### What you have to do
Answer with a single number: the count of lines below that hold "навесами".

[Data items]
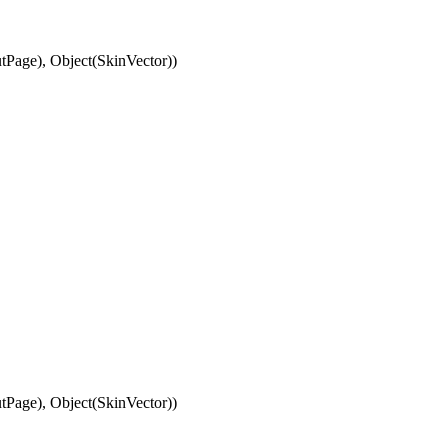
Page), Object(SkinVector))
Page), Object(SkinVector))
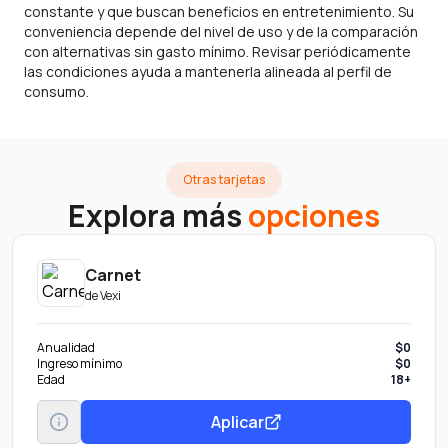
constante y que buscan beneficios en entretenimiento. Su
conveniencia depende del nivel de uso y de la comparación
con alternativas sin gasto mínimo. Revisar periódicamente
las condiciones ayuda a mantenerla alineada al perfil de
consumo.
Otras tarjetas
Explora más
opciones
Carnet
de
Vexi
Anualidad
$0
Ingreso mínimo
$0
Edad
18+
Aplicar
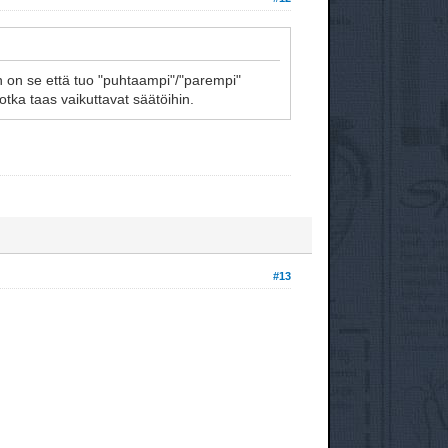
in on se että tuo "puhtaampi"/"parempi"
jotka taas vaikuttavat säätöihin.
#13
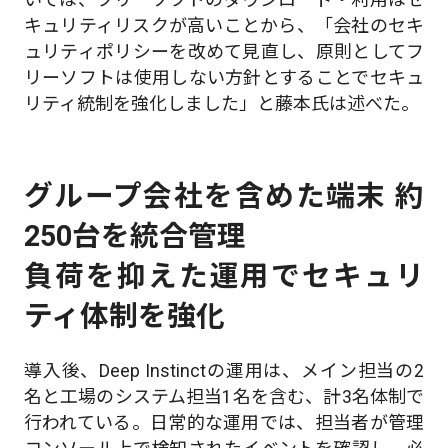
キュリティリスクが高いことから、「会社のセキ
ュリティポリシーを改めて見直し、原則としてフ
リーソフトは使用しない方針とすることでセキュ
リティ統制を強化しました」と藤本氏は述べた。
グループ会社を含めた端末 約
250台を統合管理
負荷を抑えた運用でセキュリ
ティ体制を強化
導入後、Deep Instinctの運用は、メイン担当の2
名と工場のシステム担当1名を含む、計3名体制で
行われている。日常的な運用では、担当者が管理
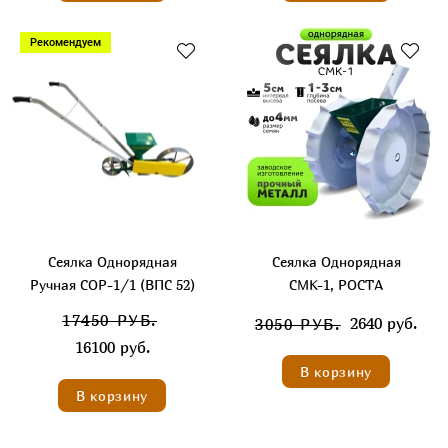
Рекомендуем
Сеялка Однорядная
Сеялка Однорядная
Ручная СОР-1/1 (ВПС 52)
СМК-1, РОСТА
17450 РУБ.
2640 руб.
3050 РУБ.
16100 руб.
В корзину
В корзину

* * *

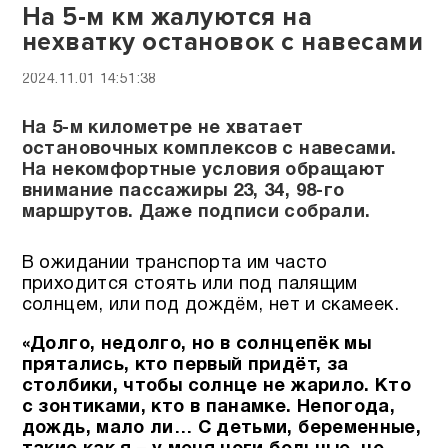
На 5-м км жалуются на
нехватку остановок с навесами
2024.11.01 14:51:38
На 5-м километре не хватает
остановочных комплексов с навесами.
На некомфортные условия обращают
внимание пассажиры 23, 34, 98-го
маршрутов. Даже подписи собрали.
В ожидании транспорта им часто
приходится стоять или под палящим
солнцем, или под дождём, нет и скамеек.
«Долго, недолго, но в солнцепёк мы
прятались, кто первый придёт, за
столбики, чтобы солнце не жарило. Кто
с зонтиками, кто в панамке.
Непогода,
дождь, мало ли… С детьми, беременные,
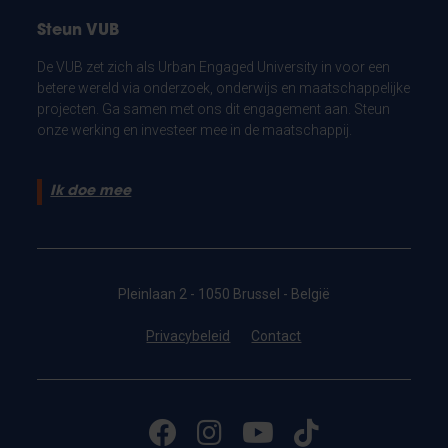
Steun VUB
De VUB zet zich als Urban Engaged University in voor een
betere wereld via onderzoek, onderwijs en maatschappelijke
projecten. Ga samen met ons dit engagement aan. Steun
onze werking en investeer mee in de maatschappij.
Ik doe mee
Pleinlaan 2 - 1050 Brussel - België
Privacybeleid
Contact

### Output
2